INSIGHT

ACCC's good result in bad faith claim

Industrials Intellectual Property Patents & Trade Marks

In brief

The ACCC recently brought its first two cases alleging a breach of the good faith obligation in the Competition and Consumer (Industry Codes – Franchising) Regulation 2014 (the Franchising Code). In each instance, the ACCC successfully established both a lack of good faith and breaches of the Australian Consumer Law. Lawyer Edward Thien reports.

Background

Under the Franchising Code, there is an obligation for parties to a franchise agreement to act in good faith towards each other 'in respect of any matter arising under or in relation to' the agreement and the Franchising Code. Failure to meet that obligation, albeit by different means, lay at the heart of both cases brought by the ACCC, namely ACCC v Ultra Tune Australia Pty Ltd [2019] FCA 12 (Ultra Tune) and ACCC v Geowash Pty Ltd (No 3) [2019] FCA 72 (Geowash).

What is good faith?

Whilst the Franchising Code provides some guidance as to the bounds of the good faith requirement, the actual meaning of 'good faith' is still determined by common law. A thorough examination of past cases considering 'good faith' ensued in each case, with Geowash distilling seven principles to inform its meaning in the Franchising Code:

  1. Good faith requires the parties to observe a 'normative standard' in their dealings. 
  2. Good faith requires the parties to act 'honestly and with fidelity to the bargain' struck.
  3. Good faith requires the parties to act 'co-operatively in matters related to performance'.
  4. Good faith does not require a party to 'subordinate its legitimate interests', but the party is still required to consider the legitimate interests of the other party.
  5. A party whose conduct is 'dishonest, capricious, arbitrary', antithetical to the object of the agreement or Franchising Code, or 'motivated by bad faith' will breach the obligation.
  6. Objectively unreasonable conduct does not breach the obligation, although it is evidence to support a claim that a party is not acting in good faith.
  7. Whether a party has breached the obligation is to be considered in light of its sophistication and commercial power.

Application of good faith requirement

In Ultra Tune, the ACCC successfully established that Ultra Tune had failed to comply with its obligation to act in good faith in each of the following circumstances:

  1. Failing to advise a franchisee that its deposit was non-refundable, whilst actively representing that it was refundable;
  2. Pressuring a franchisee to pay a deposit before any disclosure documents were provided;
  3. Incorrectly representing to a franchisee the true cost and profitability of the business; and
  4. Failing to refund the deposit when a franchisee decided against taking up a franchise opportunity.

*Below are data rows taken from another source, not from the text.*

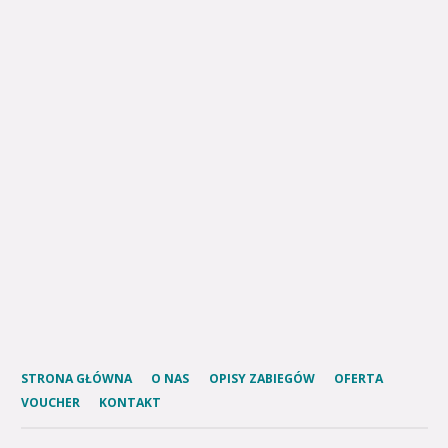
STRONA GŁÓWNA
O NAS
OPISY ZABIEGÓW
OFERTA
VOUCHER
KONTAKT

Similarly, in Geowash, a failure to act in good faith was found in the following circumstances:

  1. Negotiating payments that were said to be the costs required for establishing the site, conducting the fit-out and purchasing the equipment, but were actually just based on the maximum the prospective franchisee could afford;
  2. Requiring payments of lump sums to which Geowash was not entitled;
  3. Providing vague responses when pressed by franchisees as to what costs were for; and
  4. Pressuring potential franchisees to pay additional amounts by threatening they would otherwise risk losing the opportunity to secure a site.

Consequences of breaching the good faith requirement

In circumstances where an obligation is owed to all franchisees, a single breach can amount to separate breaches for each and every franchisee. For Ultra Tune, then, some of its conduct amounted to 185 distinct breaches per offending act (with damages adjusted to ensure they were not excessive and disproportionate). Ultra Tune's conduct with respect to one specific franchisee, however, was argued to be such a serious breach of the good faith obligation that it attracted the maximum possible penalty of 300 penalty units (or $54,000 as it was at the time). In all, a penalty of $2,604,000 was imposed.

In Geowash, declarations were granted in relation to each of the contraventions, and the parties were given leave to make submissions regarding the appropriate pecuniary penalties to be issued.

It should be noted, the conduct of both Ultra Tune and Geowash in breach of their good faith obligations was also the basis upon which the court found they had breached the Australian Consumer Law.